Sie stand selten im Vordergrund, aber wenn in Ulm und Umgebung Kultur passierte, war Carmen Mark fast immer dabei. Am Karfreitag ist sie nach einer längerer Krebserkrankung, aber auch für Freunde und Weggefährten unerwartet gestorben. Sie wurde 59 Jahre alt.
Die Ulmerin war eine große Netzwerkerin und eine Konstante im Veranstaltungsleben – vor allem für Medienleute. Jahrelang war sie für die Pressearbeit im Roxy und für die Kulturnacht Ulm/ Neu-Ulm zuständig, zuletzt kümmerte sie sich unter anderem um die Kommunikation für das Tanzfestival „Ulm moves!“. Für das Internationale Donaufest organisierte sie zudem den „Markt der Donauländer“ auf der Ulmer Donauwiese.

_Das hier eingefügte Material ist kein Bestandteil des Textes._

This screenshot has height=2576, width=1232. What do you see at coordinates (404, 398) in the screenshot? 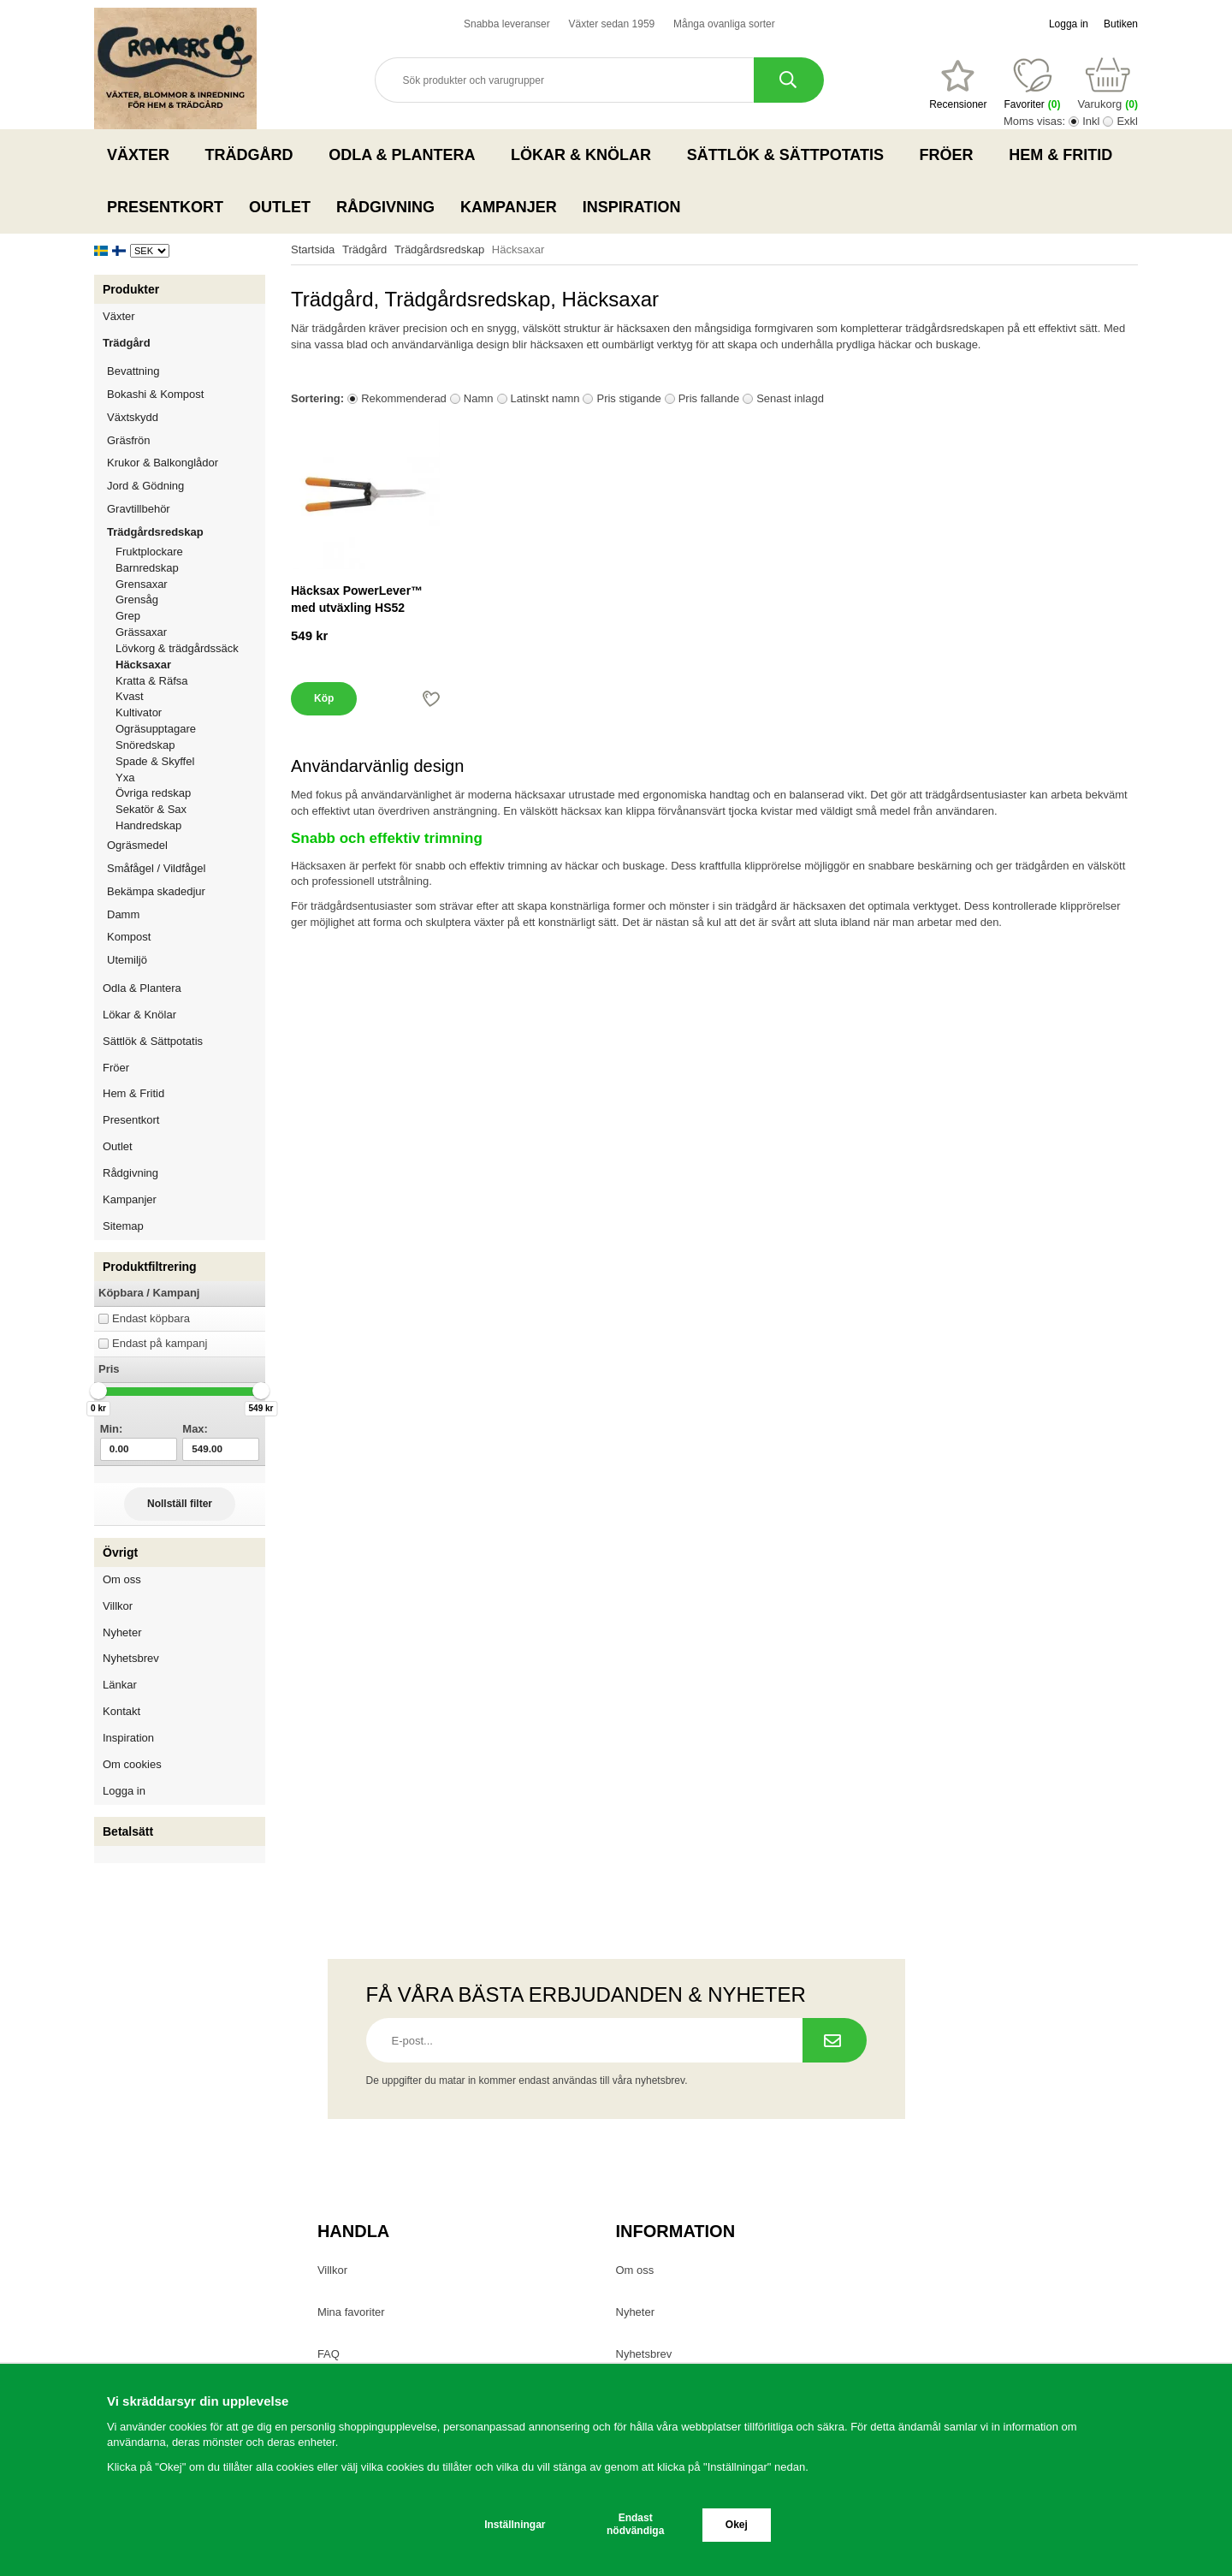 I see `Rekommenderad` at bounding box center [404, 398].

Andere Menschen kannten die gelernte Grafikdesignerin Mark, die zuletzt in Neu-Ulm lebte, auch als engagierte Gastronomin, die immer die Kultur mit im Blick hatte. Zusammen mit Reinhard Bensch betrieb sie 24 Jahre lang, bis Ende 2013, das Café Brazil in Erbach. Bereits 2012 musste sie von einem anderen Herzensprojekt Abschied nehmen: dem Kulturbiergarten an der Neu-Ulmer Flussmeisterei, dessen Platz am Donauufer mit Eigentumswohnungen bebaut wurde. Hoffnungen auf einen neuen Standort zerschlugen sich, eine Enttäuschung für Carmen Mark und ihre Partner.
Das Geld stand für die Ulmerin nicht im Zentrum, sie engagierte sich unter anderem für das Benefizkonzert „Musikmarathon“ und brachte auch Ideen für eine kulturelle Neunutzung des Offizierskasinos in Neu-Ulm ein. Die Flaute der Kulturbranche durch die Corona-Einschränkungen trafen auch ihr Büro „Werk II“ hart, finanzielle Sicherheit gab ihr in der Krise, deren Ende sie nun nicht mehr erleben darf, eine Teilzeitstelle bei der Innovationsregion Ulm.
Carmen Mark liebte das Leben und besonders Lateinamerika. Ihr Einsatz machte sie zu einer zuverlässigen Partnerin für viele Kulturschaffende, ihre Herzlichkeit zu einer Freundin. An wie vielen Stellen sie fehlen wird, lässt sich noch gar nicht erahnen.